Maximum value of combined sinusoids How to find the maximum value of $2 \cdot \sin(3000\pi t)+3 \cdot \sin(4000\pi t)+7 \cdot \cos(6000\pi t)$?
I know can do this by the usual process like finding the first derivate with respect to $t$ but the process is way too tedious. Is there a neat and clean shortcut method which gives you the answer? 
 A: I don't think there is an easy solution or even an analytical solution.

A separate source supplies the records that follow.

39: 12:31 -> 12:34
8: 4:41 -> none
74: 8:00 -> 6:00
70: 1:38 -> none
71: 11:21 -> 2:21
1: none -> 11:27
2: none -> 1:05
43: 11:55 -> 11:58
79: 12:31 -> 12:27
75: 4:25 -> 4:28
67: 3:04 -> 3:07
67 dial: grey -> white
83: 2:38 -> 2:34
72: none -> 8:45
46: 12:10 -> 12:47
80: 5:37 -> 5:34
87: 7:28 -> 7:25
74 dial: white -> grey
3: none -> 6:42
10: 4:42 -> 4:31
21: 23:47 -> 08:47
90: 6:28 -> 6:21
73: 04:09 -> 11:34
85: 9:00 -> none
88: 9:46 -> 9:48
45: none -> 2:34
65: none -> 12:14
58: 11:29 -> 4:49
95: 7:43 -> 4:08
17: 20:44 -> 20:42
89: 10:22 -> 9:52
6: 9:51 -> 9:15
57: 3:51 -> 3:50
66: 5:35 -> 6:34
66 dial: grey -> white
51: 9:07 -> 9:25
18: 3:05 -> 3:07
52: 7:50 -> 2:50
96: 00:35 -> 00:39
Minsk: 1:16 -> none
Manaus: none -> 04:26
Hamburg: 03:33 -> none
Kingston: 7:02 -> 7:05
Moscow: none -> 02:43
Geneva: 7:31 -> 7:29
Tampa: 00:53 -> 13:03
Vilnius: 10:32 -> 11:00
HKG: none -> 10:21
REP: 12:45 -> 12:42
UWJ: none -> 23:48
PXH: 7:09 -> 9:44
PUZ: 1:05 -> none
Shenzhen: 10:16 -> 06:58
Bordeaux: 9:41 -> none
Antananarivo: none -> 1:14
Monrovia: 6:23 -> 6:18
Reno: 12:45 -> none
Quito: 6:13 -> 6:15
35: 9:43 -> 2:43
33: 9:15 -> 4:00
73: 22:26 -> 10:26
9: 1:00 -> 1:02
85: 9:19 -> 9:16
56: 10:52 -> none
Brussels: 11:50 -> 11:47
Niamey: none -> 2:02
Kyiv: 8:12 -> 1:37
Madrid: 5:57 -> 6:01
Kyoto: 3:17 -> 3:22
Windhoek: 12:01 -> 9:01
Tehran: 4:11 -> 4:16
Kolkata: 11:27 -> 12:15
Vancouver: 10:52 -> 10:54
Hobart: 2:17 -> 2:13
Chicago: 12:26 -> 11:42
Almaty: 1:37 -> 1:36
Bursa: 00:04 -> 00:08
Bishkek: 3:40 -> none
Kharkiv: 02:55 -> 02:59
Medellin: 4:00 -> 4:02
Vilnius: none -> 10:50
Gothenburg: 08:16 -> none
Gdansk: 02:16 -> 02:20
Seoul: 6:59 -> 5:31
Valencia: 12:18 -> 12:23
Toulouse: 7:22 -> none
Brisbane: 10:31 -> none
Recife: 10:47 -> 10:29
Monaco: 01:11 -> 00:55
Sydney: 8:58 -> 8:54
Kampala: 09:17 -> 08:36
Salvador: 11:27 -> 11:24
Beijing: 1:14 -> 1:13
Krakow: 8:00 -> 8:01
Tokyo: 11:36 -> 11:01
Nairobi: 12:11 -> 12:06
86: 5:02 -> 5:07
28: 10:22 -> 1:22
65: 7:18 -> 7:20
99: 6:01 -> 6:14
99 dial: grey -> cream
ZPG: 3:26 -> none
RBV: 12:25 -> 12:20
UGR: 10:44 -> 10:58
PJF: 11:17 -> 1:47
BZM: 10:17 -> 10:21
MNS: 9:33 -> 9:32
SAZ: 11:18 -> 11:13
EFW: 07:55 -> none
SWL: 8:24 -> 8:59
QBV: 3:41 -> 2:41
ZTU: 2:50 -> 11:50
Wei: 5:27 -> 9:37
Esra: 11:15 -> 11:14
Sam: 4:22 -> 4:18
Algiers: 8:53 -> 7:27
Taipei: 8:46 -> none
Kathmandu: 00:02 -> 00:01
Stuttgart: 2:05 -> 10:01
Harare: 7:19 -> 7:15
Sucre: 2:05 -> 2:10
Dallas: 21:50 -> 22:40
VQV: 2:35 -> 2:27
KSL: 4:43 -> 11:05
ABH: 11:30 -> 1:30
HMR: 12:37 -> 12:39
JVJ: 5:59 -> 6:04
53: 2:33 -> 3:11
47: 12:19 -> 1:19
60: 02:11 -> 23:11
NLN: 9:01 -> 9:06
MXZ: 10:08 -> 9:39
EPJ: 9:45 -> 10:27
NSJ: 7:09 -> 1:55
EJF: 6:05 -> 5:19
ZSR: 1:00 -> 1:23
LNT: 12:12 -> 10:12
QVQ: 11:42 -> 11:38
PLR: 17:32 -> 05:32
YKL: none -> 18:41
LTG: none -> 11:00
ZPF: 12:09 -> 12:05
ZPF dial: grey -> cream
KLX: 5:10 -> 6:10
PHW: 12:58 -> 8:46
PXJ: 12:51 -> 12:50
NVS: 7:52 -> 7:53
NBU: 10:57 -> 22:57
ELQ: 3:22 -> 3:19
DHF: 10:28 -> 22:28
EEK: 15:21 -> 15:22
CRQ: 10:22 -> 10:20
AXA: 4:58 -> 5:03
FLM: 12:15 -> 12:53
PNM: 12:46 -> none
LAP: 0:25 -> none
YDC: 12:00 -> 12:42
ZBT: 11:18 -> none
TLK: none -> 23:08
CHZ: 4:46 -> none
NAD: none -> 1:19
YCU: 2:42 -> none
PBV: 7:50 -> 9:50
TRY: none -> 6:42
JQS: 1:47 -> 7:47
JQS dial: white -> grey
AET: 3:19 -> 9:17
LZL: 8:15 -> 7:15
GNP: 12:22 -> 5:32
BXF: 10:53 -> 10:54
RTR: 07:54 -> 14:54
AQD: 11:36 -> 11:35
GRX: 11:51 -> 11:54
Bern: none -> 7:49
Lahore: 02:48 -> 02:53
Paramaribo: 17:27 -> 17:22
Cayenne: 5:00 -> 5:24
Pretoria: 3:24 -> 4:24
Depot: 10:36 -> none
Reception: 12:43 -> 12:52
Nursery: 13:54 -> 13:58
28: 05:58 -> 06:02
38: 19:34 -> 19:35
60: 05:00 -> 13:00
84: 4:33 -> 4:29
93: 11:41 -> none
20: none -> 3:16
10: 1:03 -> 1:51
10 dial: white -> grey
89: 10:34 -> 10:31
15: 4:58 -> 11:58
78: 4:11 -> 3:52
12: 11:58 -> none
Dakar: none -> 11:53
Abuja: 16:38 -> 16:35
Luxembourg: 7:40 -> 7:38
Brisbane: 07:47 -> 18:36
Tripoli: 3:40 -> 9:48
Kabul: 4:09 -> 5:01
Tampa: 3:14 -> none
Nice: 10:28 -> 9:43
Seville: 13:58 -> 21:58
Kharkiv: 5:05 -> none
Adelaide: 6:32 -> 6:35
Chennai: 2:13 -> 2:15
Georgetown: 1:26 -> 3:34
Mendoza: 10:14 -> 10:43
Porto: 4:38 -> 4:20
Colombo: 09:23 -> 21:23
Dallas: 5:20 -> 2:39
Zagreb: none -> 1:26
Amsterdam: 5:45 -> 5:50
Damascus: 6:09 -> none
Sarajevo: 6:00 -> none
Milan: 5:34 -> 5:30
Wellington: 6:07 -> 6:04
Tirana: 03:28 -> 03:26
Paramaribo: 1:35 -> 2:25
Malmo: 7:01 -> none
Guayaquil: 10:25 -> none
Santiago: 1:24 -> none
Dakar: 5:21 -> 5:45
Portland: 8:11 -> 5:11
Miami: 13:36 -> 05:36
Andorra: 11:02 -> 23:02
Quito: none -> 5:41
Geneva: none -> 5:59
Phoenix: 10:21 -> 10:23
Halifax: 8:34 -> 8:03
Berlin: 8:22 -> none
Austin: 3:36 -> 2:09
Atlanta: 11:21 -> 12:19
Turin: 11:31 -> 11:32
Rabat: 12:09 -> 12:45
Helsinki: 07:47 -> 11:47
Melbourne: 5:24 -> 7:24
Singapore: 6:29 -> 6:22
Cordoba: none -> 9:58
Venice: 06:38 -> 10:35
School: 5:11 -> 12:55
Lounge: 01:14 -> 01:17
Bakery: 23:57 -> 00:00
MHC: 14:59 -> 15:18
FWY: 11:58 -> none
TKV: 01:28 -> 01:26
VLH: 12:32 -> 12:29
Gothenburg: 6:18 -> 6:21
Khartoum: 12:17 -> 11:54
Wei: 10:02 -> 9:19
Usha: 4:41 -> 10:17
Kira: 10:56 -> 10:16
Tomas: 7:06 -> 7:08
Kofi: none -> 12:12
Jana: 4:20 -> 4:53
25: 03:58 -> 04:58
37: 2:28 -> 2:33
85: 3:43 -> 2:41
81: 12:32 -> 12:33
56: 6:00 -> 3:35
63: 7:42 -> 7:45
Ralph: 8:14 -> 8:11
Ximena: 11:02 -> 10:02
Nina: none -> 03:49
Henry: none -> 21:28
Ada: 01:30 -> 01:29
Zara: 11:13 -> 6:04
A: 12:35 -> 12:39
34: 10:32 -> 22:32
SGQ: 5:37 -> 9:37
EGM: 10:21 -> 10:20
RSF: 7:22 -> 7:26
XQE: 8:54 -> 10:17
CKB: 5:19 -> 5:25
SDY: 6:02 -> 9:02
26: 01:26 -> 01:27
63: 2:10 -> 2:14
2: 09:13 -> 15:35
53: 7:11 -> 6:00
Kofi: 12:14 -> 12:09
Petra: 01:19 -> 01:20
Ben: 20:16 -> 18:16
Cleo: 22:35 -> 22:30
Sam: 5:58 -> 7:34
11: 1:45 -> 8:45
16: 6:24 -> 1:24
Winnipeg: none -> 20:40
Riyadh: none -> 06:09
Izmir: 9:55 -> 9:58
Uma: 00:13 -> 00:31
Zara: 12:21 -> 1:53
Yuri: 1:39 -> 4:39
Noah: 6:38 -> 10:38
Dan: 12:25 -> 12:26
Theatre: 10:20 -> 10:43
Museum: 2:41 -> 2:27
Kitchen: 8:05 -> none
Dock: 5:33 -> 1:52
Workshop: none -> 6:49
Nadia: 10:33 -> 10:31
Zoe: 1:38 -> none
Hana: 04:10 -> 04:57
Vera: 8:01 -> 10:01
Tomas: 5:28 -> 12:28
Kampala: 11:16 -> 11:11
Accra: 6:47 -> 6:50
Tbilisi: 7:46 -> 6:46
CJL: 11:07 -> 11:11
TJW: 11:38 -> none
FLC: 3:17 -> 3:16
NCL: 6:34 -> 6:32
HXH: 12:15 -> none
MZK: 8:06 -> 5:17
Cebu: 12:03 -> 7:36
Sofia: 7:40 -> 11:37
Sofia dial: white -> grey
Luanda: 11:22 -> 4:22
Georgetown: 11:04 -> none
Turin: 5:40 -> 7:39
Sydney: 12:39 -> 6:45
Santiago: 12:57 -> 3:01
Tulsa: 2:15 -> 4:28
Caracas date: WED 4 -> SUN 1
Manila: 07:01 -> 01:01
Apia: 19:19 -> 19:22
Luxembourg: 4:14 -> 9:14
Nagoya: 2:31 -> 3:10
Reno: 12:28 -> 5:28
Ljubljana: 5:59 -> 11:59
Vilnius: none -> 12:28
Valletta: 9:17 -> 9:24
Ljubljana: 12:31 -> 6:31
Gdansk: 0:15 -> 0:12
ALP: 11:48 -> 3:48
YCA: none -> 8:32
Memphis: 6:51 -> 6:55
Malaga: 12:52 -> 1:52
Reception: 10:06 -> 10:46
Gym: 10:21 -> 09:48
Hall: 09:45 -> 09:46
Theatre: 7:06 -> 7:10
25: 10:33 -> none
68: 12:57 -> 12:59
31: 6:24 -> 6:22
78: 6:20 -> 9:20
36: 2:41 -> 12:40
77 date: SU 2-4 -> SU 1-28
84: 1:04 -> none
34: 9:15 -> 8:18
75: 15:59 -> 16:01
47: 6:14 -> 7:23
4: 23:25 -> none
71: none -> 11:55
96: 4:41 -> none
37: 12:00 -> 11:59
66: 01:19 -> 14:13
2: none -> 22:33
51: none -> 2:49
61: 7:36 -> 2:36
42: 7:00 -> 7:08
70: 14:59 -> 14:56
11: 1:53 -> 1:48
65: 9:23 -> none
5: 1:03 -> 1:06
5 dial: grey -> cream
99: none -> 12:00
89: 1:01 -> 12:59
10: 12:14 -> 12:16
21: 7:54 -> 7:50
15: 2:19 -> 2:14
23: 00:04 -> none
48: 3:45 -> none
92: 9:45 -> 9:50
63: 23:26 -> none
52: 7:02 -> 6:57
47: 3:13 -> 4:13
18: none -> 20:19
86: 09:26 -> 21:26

Computing the derivative and rewriting the trigonometric functions in terms of $z=\exp(i1000\pi t)$, you get the ugly equation
$$6\frac{z^3+z^{-3}}{2}+12\frac{z^4+z^{-4}}{2}-42\frac{z^6-z^{-6}}{2i}=0.$$
By looking at a plot of the derivative (in green), you see that it does have all $12$ roots per period.

A: It's not at all neat and clean.
For convenience let $x = 1000 \pi t$, so you want the maximum of $f(x) = 2 \sin(3x) + 3 \sin(4x) + 7 \cos(6x)$.  Now $f'(x) = 6 \cos(3x) + 12 \cos(4x) - 42 \sin(6x)$. We need to look at the zeros of that function, and pick out the one which maximizes $f$.  Numerical methods appear to be necessary for this, but let's see how far we can get algebraically.
Expanding it out, with $s = \sin(x)$ and $c = \cos(x)$ we have $f'(x) = -1344 c^5 s+96 c^4+1344 c^3 s+24 c^3-96 c^2-252 c s-18 c+12$, where $c^2 + s^2 = 1$.  The resultant of $f'(x)$ and $c^2 + s^2 - 1$ with respect to $s$ is $$36\, \left( 1+2\,c \right) ^{2} \left( 12544\,{c}^{10}-12544\,{c}^{9}-
28224\,{c}^{8}+31360\,{c}^{7}+18096\,{c}^{6}-25904\,{c}^{5}-696\,{c}^{
4}+7116\,{c}^{3}-1723\,{c}^{2}-28\,c+4 \right)
$$
which we need to be $0$.  The easy solution $c = -1/2$ turns out not to give the maximum, so what we need is one of the roots of 
the irreducible $10$'th degree polynomial $$12544\,{c}^{10}-12544\,{c}^{9}-28224\,{c}^{8}+31360\,{c}^{7}+18096\,{c
}^{6}-25904\,{c}^{5}-696\,{c}^{4}+7116\,{c}^{3}-1723\,{c}^{2}-28\,c+4
$$
Yes, numerical methods are required.